0:15

Hello and welcome to lesson two.

This lesson is going to explore the topic of cross-validation.

Cross-validation is a technique that can reduce the likelihood of overfitting.

So it's an important concept especially given the problems

overfitting can cause and the challenge in identifying overfitting.

So to get started in this lesson we're going to review overfitting.

We're going to also talk a little bit about

the bias variance trade-off which is underlying the challenge of overfitting.

We're going to introduce cross-validation,

as well as learning invalidation curves.

So by the end of this lesson, you should be able to explain what

that bias variance trade-off is and how it impacts model selection.

You're going to be able to talk about what

cross-validation is and how it can reduce the likelihood of overfitting.

And you should be able to apply cross-validation by using the scikit-learn library.

Now, there are two readings and a notebook for this particular lesson.

The first reading is talking about overfitting and what it is,

and how to identify it and overcome it.

So this is a nice little introductory review,

if you will of overfitting,

which we've talked about in a previous lesson,

but I want to make sure that we've covered it here as well.

Next, we're going to talk about the bias-variance tradeoff.

The issues of bias and variance have to do

with whether you're capturing the model complexity,

which is the bias term,

or whether you're having too much fluctuations in your model and you're overfitting,

which is the variance term.

And this does a very nice job of explaining it both graphically,

as well as, mathematically and texturally.

So it's a great article that talks about

this fundamental challenge in machine learning and data analysis.

Next, is our notebook.

This notebook is going to talk about cross-validation.

We're going to induce the validation curve.

We're going to talk about different cross-validation techniques

and why you might use one versus the other.

And then we're going to end with a discussion of validation and learning curves.

First, we have our notebook set up code.

One thing that's different is I've set global font sizes for

the title and the x and y axis labels and a legend font size.

This is so that we don't have to keep continually do this in our plotting code.

So, what are we going to do?

First, we're going to talk a little bit about the bias-variants tradeoff.

To do this we first make a signal and we

add sample from the signal and we add noise to our signal.

So the blue is the signal,

the light purple here are the observations which are signal plus noise.

We're then going to go ahead and fit this particular curve.

We're going to use a polynomial regressor.

Here's our terms, again just showing you how you apply polynomial features to make

a polynomial to able to be applied to data as a linear model.

So then we're going to go ahead and do this.

We actually generate both a underfit and a overfit mode.

The under fit model, here now in this purple curve, is the signal.

The light blue points are the training data,

the bigger red points are the test data.

So we're fitting curves using

the blue points and then we measure how well we did off of the red points,

and these are randomly selected from the original data.

You also see a first order model here in this dash line

and a third order polynomial fit in this green dot dash line.

Both of these models don't do a very good job of capturing the variations of the data.

So we would say they underfit and are a high bias model.

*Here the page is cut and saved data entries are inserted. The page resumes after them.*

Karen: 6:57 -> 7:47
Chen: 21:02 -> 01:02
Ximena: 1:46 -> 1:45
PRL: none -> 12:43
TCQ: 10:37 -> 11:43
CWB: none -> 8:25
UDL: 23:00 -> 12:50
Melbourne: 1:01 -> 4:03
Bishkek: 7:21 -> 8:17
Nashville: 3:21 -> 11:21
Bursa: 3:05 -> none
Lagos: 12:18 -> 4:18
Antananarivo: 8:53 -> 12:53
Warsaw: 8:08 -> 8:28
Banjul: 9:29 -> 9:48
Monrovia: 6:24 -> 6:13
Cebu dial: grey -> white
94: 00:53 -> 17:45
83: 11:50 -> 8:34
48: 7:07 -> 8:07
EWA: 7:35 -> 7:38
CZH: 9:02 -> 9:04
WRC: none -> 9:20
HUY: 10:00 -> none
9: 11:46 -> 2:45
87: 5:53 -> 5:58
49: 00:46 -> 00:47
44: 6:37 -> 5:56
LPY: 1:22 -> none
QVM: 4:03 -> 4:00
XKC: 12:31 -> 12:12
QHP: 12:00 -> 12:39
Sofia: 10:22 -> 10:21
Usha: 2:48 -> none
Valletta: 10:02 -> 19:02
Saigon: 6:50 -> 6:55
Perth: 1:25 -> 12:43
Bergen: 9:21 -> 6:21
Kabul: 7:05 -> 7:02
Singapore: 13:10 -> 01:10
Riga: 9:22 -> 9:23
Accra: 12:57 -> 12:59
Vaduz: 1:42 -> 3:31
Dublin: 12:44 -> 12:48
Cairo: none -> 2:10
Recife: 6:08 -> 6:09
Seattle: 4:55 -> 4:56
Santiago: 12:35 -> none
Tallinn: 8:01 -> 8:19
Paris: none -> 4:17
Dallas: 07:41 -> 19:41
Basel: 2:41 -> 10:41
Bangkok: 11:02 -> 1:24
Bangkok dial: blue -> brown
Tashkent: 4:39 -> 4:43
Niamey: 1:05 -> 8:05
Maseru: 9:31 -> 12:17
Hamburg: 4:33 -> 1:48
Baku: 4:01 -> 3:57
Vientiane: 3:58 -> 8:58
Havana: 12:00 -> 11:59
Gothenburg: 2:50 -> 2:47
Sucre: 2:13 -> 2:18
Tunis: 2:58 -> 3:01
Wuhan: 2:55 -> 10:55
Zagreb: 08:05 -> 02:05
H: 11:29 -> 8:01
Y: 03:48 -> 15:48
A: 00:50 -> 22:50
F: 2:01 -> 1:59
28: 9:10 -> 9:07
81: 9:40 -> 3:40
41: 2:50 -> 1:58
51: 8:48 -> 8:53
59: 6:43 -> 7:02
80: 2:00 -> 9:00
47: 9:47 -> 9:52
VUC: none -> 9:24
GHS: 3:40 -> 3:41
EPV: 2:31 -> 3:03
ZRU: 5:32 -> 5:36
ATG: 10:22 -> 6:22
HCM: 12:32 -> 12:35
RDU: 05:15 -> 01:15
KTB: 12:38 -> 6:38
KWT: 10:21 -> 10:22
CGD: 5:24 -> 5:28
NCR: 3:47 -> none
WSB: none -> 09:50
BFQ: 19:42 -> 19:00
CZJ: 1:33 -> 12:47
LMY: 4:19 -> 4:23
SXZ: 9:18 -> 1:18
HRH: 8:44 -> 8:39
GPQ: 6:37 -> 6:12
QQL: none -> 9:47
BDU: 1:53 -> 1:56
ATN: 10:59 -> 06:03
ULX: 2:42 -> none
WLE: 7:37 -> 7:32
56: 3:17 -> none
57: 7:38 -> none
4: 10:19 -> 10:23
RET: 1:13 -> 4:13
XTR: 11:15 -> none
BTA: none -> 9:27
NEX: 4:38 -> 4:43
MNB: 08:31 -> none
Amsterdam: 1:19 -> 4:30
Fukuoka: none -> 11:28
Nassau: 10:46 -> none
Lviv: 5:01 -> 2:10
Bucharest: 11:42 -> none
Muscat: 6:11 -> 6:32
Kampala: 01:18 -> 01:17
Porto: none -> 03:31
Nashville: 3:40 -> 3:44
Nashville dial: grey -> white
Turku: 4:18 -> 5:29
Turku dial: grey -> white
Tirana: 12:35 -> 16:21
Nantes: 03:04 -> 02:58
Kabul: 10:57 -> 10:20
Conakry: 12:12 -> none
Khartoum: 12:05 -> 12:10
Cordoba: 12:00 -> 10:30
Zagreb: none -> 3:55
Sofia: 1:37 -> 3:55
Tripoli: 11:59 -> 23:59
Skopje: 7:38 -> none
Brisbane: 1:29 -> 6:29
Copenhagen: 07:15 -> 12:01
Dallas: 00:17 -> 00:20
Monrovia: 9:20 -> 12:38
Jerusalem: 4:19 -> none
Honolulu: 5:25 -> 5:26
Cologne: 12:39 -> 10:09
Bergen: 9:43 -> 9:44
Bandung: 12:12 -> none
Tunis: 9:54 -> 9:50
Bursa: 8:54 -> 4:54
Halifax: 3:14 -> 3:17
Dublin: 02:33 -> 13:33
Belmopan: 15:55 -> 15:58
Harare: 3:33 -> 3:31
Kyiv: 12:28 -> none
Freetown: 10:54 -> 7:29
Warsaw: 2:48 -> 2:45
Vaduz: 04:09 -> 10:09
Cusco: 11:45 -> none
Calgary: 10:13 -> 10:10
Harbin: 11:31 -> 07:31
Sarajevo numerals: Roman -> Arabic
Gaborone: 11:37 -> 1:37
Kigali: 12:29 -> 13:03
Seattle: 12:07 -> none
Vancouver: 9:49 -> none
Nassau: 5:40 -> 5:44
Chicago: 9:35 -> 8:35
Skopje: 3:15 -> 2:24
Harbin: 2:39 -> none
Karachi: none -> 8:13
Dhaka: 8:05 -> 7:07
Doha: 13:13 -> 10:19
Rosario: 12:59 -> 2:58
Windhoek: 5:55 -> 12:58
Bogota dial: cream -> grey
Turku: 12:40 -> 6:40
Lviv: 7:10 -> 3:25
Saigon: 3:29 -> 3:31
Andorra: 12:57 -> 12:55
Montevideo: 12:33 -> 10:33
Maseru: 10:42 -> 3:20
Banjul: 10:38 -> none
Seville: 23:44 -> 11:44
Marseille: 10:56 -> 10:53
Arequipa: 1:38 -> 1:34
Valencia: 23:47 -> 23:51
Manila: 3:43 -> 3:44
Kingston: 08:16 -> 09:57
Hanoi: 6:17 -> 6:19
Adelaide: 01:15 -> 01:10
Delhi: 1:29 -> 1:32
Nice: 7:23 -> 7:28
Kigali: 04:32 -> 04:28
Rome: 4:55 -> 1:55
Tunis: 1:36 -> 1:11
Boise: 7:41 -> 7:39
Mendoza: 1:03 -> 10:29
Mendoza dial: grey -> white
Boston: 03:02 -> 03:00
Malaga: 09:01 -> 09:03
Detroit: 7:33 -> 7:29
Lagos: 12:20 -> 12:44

On the other hand, we can also apply higher order polynomial terms.

These are shown in the green dash line and the black dot dash line.

While these look like they fit nicely in parts of the parameter space,

they do a bad job particularly at the ends.

This is often what you will see in a overfit model,

like this where the data that you're fitting to ends.

The model doesn't do a good job because it doesn't

know what the data really should be doing after the ends.

And so you get this fluctuations at the ends.

Neither of these models does a good job of

capturing the real signal in the data, they're high variance.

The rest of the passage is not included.